The process I used for refinishing this piece was pretty straightforward; I relied on one of Kate’s tutorials over at Centsational Girl. This girl can work some magic with a paintbrush! Check out her Project Gallery if you have some time! You’re sure to be inspired.
Based on Kate’s suggestions, here was my arsenal:
I started with about 20 minutes of light sanding. Since I planned on painting (and not staining) sanding isn’t of upmost importance. But it’s still good to give it a once-over and clean up any dings or remove varnishes.
Next comes the wood filler. This stuff is great for filling in any significant scratches, blemishes or old hardware holes.
Next up? Primer. Easy schmeasy. I’m going to be honest, I kinda forgot to take many pictures at this point. Please refer to pregnancy brain comment above. So if you’re looking for a full tutorial, I highly recommend Kate’s link I included above. She’s the real expert here anyways.
After one coat of primer, four coats of paint (yes, you read that right. FOUR coats), and two coats of semi-gloss top coat we were in business. I just had to wait for the current furniture to sell so I could move it up to the nursery – which as you know happened last weekend.
That was my queue to put the finishing touches on the dresser: drawer liners and new hardware.
Here she is in her happy new home!
The drawer-liners are simply a roll of gift wrap (found a Michaels) cut to fit and then secured with double-sided tape. I found the yellow knobs at Anthropology (I couldn’t stomach buying enough for the whole dresser at $8 a pop!) so the silver pulls are from Home Depot.
I love the crisp white and how it really shows off the character of the dresser. Once we bring in the white crib I think the room will really start to look a bit more cohesive. And of course once I start adding more pops of that yellow (er, saffron) color around it will make those knobs seem a little more intentional.
I’m sure some of you are wondering about cost. I mean, the goal of DIY-ing something on your own is typically to save some mula, right? Well, to be honest, I’ve been a little scared to add it all up. Since I didn’t have any of the supplies onhand I had to buy everything (like paint, primer, floetrol, etc.). And then there’s the hardware, etc.

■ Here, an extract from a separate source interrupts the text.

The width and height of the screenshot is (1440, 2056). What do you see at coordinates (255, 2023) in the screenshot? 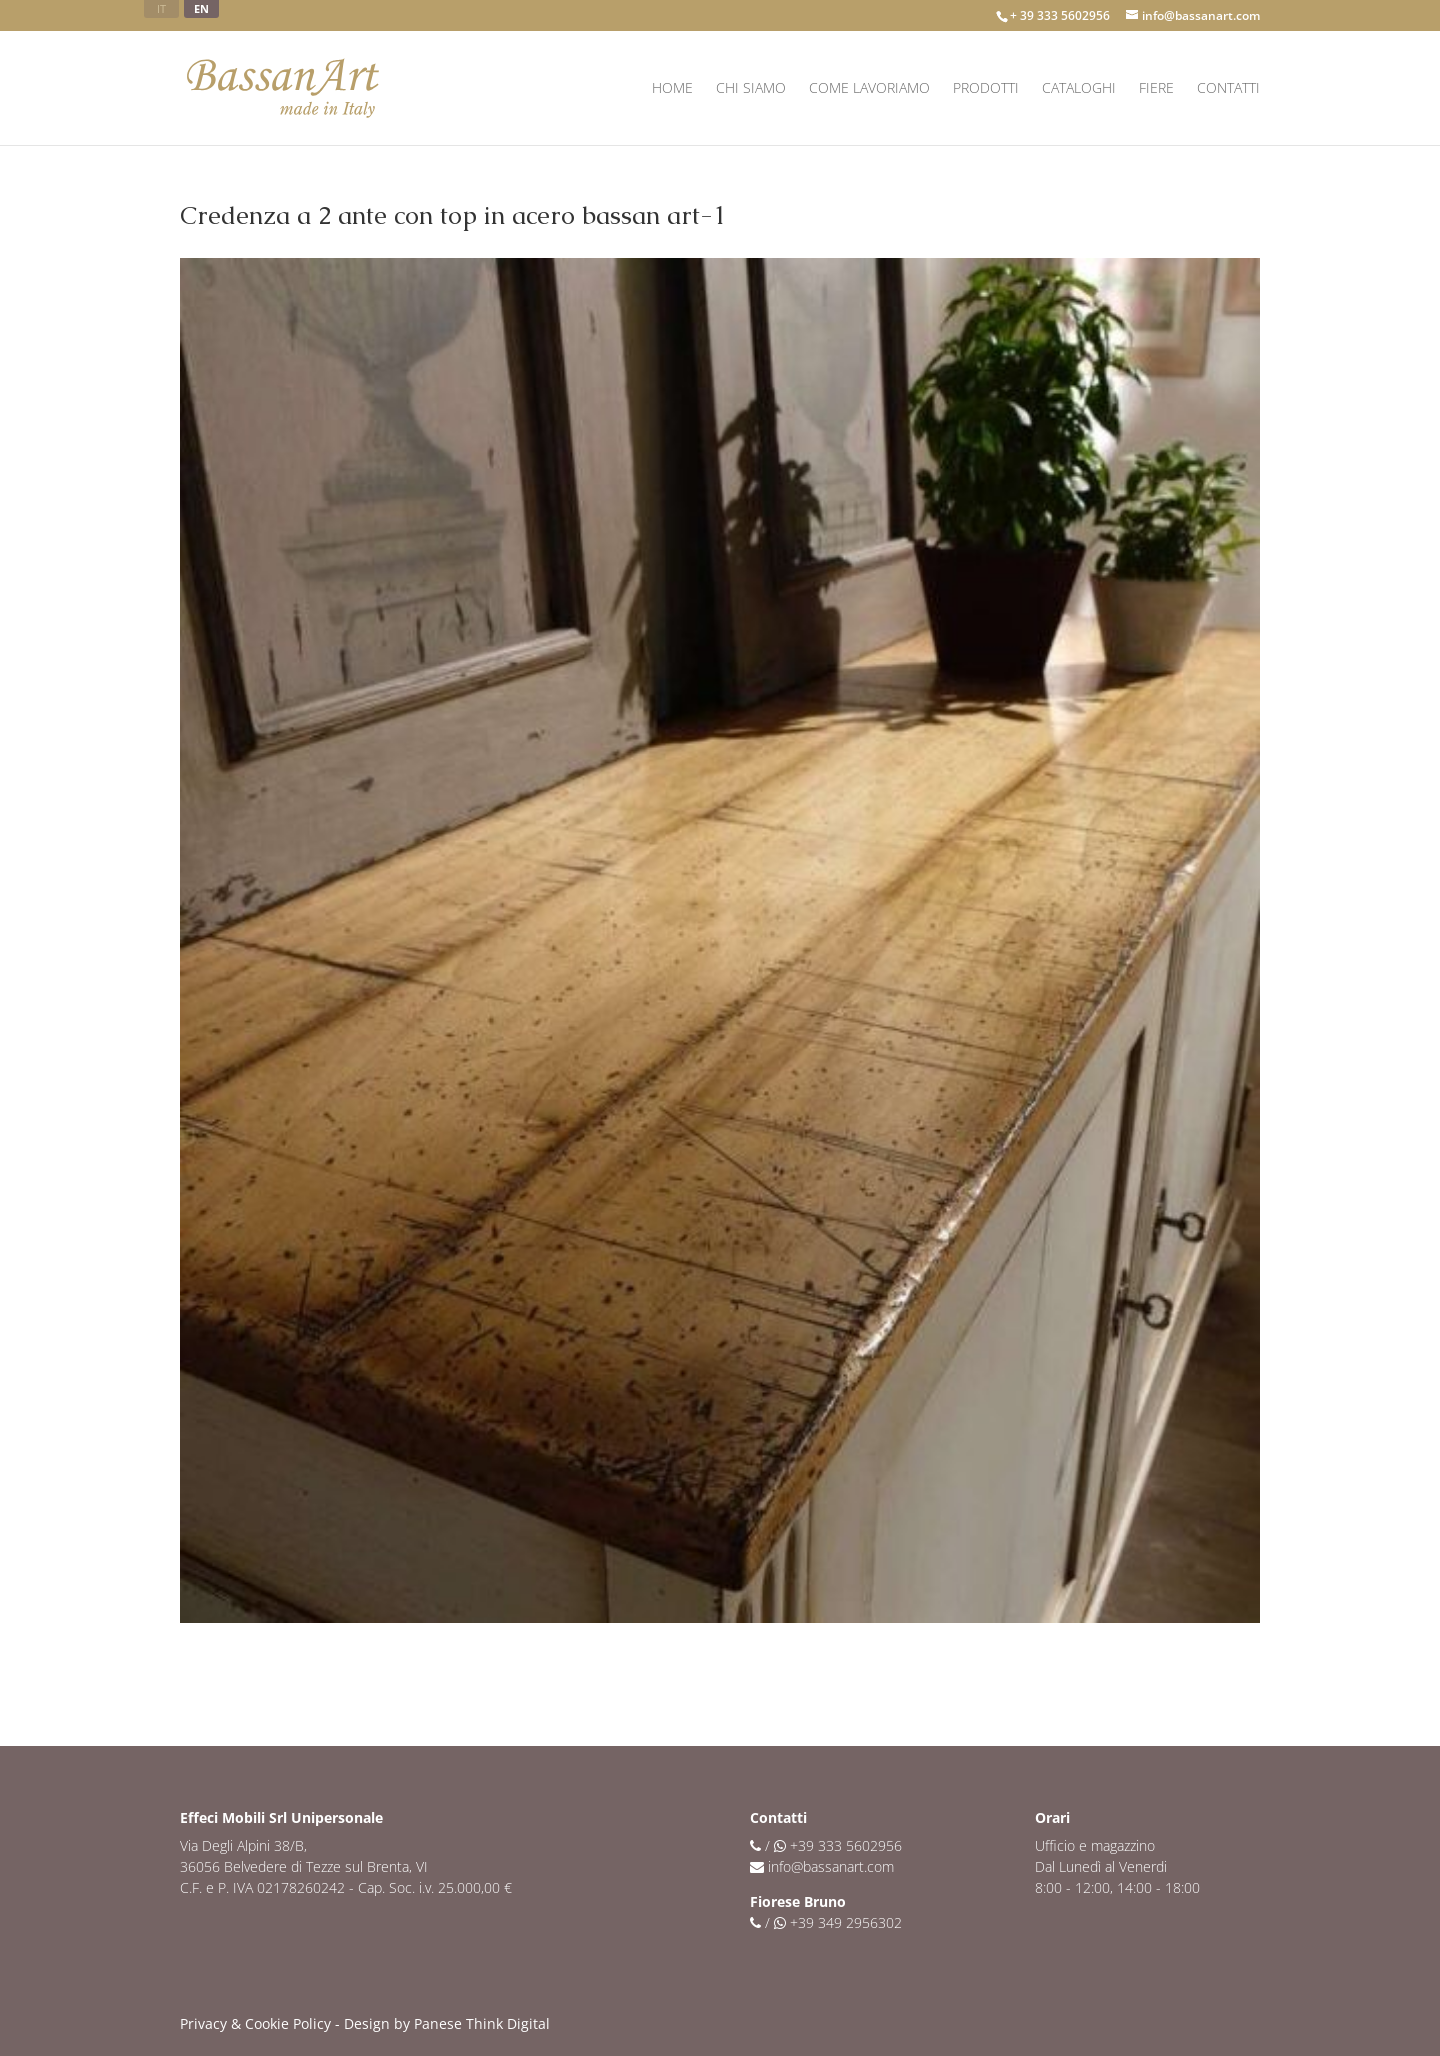 I see `Privacy & Cookie Policy` at bounding box center [255, 2023].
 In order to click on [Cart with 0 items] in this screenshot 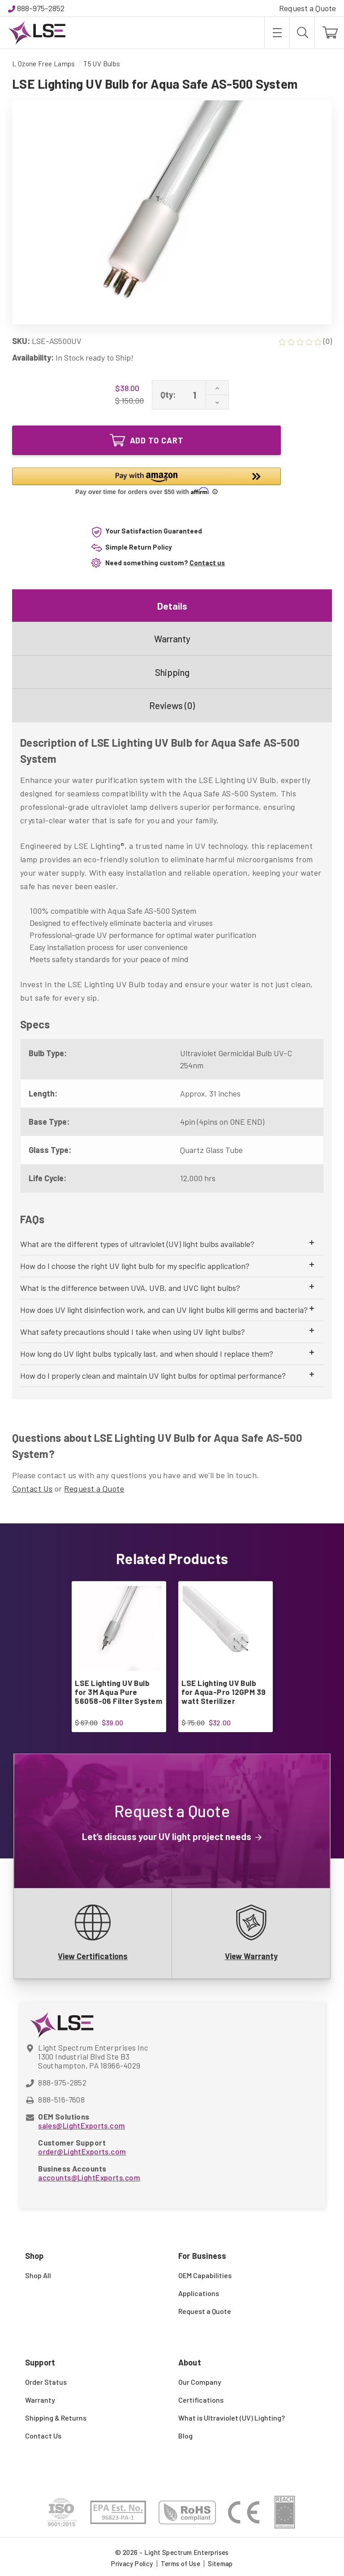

My best guess is that I came in right under $200. Which I suppose isn’t bad considering that (1) that’s still cheaper than some of the already-finished dressers I was originally looking at, (2) it’s a one of a kind piece, (3) it’s solid wood unlike most of the veneer-finished dressers today and (4) it was made with love. Can you really go wrong there?
I didn’t think so.
I’m just thankful I did all of this work before showing too much because I’m not sure I could maneuver around as well these days! Oh, and don’t worry pops – I was wearing a mask the whole time and bought the no-VOC paint. Safety first.
So there you have it. Again, I apologize for the lack of photos during painting….but that’s pretty self-explanatory anyways.
There’s still lots to accomplish on the nursery to-do list but it’s nice to see progress being made. I actually took on the Pinterest Challenge this weekend and made a mobile…so stay tuned for that reveal on Wednesday!
Oh, and aren’t ya’ll proud of me for not painting it black?!